[Materials provided]
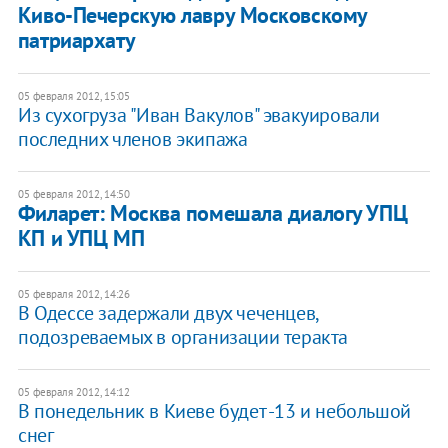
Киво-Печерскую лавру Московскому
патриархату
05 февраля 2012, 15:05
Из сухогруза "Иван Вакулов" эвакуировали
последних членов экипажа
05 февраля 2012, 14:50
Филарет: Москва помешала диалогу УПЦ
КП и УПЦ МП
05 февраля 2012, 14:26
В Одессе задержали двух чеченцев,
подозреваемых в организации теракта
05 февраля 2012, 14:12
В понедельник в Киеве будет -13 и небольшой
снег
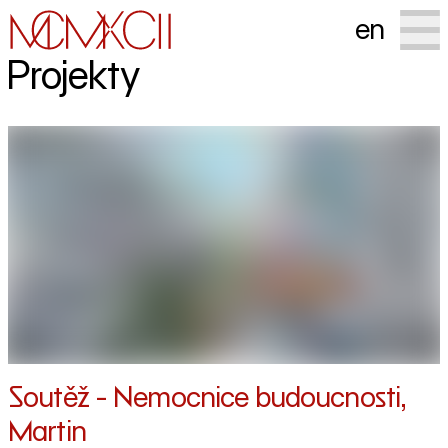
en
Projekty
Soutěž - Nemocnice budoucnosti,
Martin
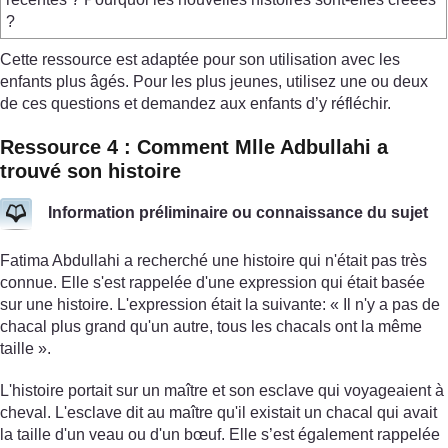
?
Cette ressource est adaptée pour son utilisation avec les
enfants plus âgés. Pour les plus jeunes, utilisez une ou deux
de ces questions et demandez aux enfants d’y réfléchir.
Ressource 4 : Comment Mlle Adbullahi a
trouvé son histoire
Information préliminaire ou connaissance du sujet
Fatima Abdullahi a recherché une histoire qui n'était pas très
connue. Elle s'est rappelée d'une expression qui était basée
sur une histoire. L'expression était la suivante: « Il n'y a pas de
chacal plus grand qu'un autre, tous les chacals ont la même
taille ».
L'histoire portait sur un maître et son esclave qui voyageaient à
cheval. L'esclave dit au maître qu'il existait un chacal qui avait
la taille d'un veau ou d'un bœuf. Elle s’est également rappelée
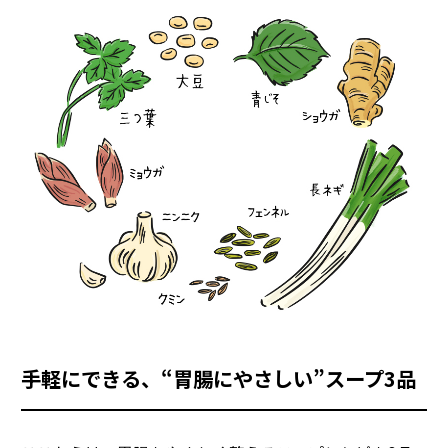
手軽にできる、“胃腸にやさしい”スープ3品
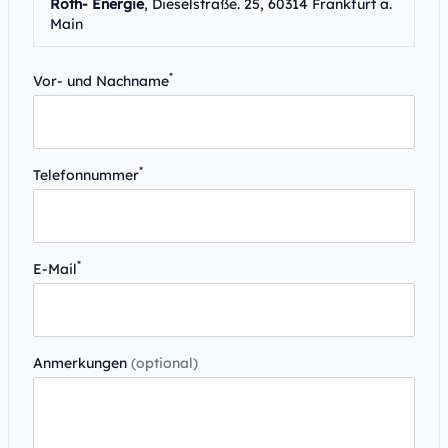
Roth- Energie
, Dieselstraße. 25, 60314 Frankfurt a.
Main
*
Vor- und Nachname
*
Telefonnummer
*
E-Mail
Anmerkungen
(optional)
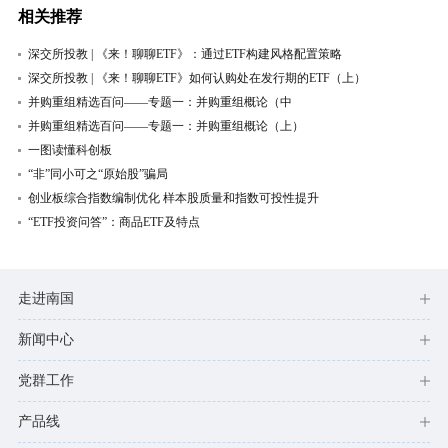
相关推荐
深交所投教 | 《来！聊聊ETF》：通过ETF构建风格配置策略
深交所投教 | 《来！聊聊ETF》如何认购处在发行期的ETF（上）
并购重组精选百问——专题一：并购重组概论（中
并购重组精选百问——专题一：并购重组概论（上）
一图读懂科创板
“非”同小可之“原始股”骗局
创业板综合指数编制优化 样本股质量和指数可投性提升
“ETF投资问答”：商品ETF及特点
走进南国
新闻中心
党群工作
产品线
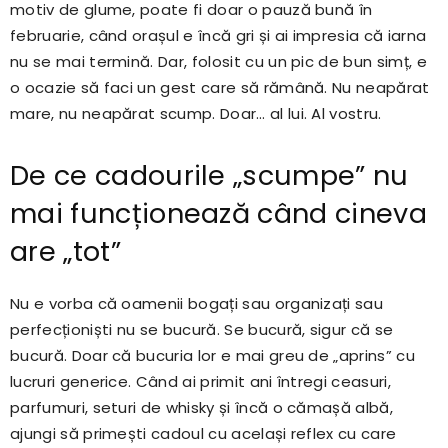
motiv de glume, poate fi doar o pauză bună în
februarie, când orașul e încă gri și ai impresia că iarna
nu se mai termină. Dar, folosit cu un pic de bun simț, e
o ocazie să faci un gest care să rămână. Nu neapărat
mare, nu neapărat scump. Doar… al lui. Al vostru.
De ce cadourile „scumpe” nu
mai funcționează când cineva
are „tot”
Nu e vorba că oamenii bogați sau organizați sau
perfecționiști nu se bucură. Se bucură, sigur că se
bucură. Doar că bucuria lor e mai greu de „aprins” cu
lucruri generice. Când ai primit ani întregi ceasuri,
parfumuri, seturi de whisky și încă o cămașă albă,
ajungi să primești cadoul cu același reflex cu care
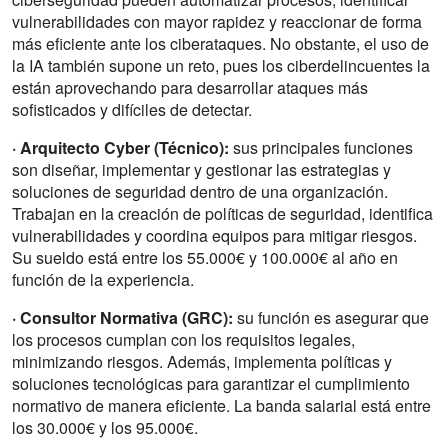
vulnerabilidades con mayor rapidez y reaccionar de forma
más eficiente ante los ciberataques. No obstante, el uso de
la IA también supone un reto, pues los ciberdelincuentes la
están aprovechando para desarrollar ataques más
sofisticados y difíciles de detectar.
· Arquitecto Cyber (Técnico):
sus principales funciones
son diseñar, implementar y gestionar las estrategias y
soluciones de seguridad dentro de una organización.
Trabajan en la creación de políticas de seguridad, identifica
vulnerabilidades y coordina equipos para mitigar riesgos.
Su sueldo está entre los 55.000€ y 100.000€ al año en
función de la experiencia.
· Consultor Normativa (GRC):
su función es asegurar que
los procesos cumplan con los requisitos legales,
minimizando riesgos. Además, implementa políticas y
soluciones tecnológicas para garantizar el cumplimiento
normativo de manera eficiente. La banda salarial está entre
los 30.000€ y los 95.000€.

[What you have to do]
Exactly and only the lines from the one holding "la taille d'un" through the final line of the material must be returned, both ends included, without any pictures.

[Response to the task]
la taille d'un veau ou d'un bœuf. Elle s’est également rappelée
手軽にできる、“胃腸にやさしい”スープ3品
Roth- Energie
, Dieselstraße. 25, 60314 Frankfurt a.
Main
*
Vor- und Nachname
*
Telefonnummer
*
E-Mail
Anmerkungen
(optional)
相关推荐
深交所投教 | 《来！聊聊ETF》：通过ETF构建风格配置策略
深交所投教 | 《来！聊聊ETF》如何认购处在发行期的ETF（上）
并购重组精选百问——专题一：并购重组概论（中
并购重组精选百问——专题一：并购重组概论（上）
一图读懂科创板
“非”同小可之“原始股”骗局
创业板综合指数编制优化 样本股质量和指数可投性提升
“ETF投资问答”：商品ETF及特点
走进南国
新闻中心
党群工作
产品线
motiv de glume, poate fi doar o pauză bună în
februarie, când orașul e încă gri și ai impresia că iarna
nu se mai termină. Dar, folosit cu un pic de bun simț, e
o ocazie să faci un gest care să rămână. Nu neapărat
mare, nu neapărat scump. Doar… al lui. Al vostru.
De ce cadourile „scumpe” nu
mai funcționează când cineva
are „tot”
Nu e vorba că oamenii bogați sau organizați sau
perfecționiști nu se bucură. Se bucură, sigur că se
bucură. Doar că bucuria lor e mai greu de „aprins” cu
lucruri generice. Când ai primit ani întregi ceasuri,
parfumuri, seturi de whisky și încă o cămașă albă,
ajungi să primești cadoul cu același reflex cu care
vulnerabilidades con mayor rapidez y reaccionar de forma
más eficiente ante los ciberataques. No obstante, el uso de
la IA también supone un reto, pues los ciberdelincuentes la
están aprovechando para desarrollar ataques más
sofisticados y difíciles de detectar.
· Arquitecto Cyber (Técnico):
sus principales funciones
son diseñar, implementar y gestionar las estrategias y
soluciones de seguridad dentro de una organización.
Trabajan en la creación de políticas de seguridad, identifica
vulnerabilidades y coordina equipos para mitigar riesgos.
Su sueldo está entre los 55.000€ y 100.000€ al año en
función de la experiencia.
· Consultor Normativa (GRC):
su función es asegurar que
los procesos cumplan con los requisitos legales,
minimizando riesgos. Además, implementa políticas y
soluciones tecnológicas para garantizar el cumplimiento
normativo de manera eficiente. La banda salarial está entre
los 30.000€ y los 95.000€.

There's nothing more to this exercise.